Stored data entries

- Opening Delimiter -

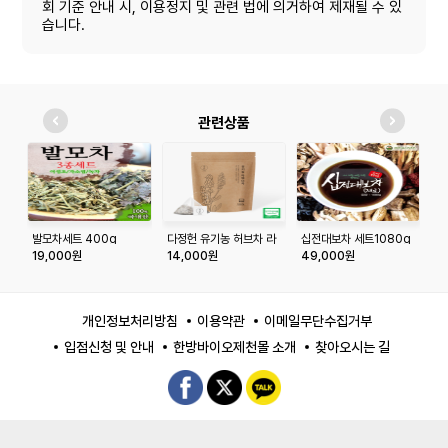
회 기준 안내 시, 이용정지 및 관련 법에 의거하여 제재될 수 있
습니다.
관련상품
발모차세트 400g
다정헌 유기농 허브차 라
십전대보차 세트1080g
다
벤더 20티백+20티백
퍼
19,000원
14,000원
49,000원
1
개인정보처리방침
이용약관
이메일무단수집거부
입점신청 및 안내
한방바이오제천몰 소개
찾아오시는 길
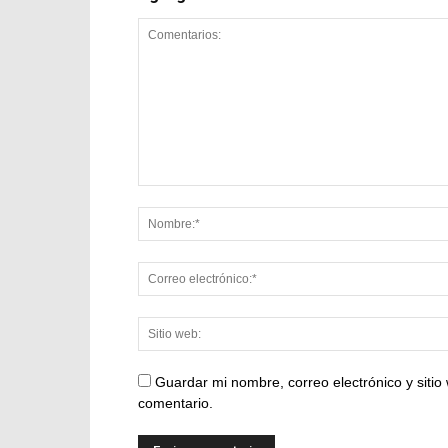
Guardar mi nombre, correo electrónico y siti
comentario.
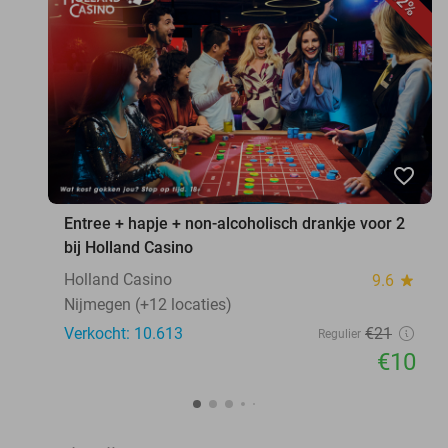
52%
favorite_border
Entree + hapje + non-alcoholisch drankje voor 2
bij Holland Casino
Holland Casino
9.6
star
Nijmegen (+12 locaties)
Verkocht: 10.613
€21
Regulier
€10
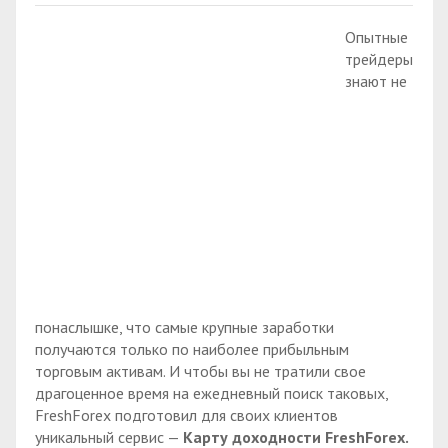
Опытные
трейдеры
знают не
понаслышке, что самые крупные заработки
получаются только по наиболее прибыльным
торговым активам. И чтобы вы не тратили свое
драгоценное время на ежедневный поиск таковых,
FreshForex подготовил для своих клиентов
уникальный сервис —
Карту доходности FreshForex.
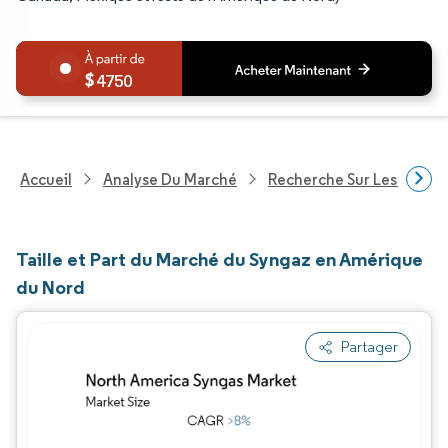
4750
Accueil
Analyse Du Marché
Recherche Sur Les Produi
Taille et Part du Marché du Syngaz en Amérique
du Nord
Partager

- Closing Delimiter -

Reproduce each entry exactly as written, but leave out the images.

회 기준 안내 시, 이용정지 및 관련 법에 의거하여 제재될 수 있
습니다.
관련상품
발모차세트 400g
다정헌 유기농 허브차 라
십전대보차 세트1080g
다
벤더 20티백+20티백
퍼
19,000원
14,000원
49,000원
1
개인정보처리방침
이용약관
이메일무단수집거부
입점신청 및 안내
한방바이오제천몰 소개
찾아오시는 길
Guardar mi nombre, correo electrónico y siti
comentario.
52%
favorite_border
Entree + hapje + non-alcoholisch drankje voor 2
bij Holland Casino
Holland Casino
9.6
star
Nijmegen (+12 locaties)
Verkocht: 10.613
€21
Regulier
€10
Опытные
трейдеры
знают не
понаслышке, что самые крупные заработки
получаются только по наиболее прибыльным
торговым активам. И чтобы вы не тратили свое
драгоценное время на ежедневный поиск таковых,
FreshForex подготовил для своих клиентов
уникальный сервис —
Карту доходности FreshForex.
4750
Accueil
Analyse Du Marché
Recherche Sur Les Produi
Taille et Part du Marché du Syngaz en Amérique
du Nord
Partager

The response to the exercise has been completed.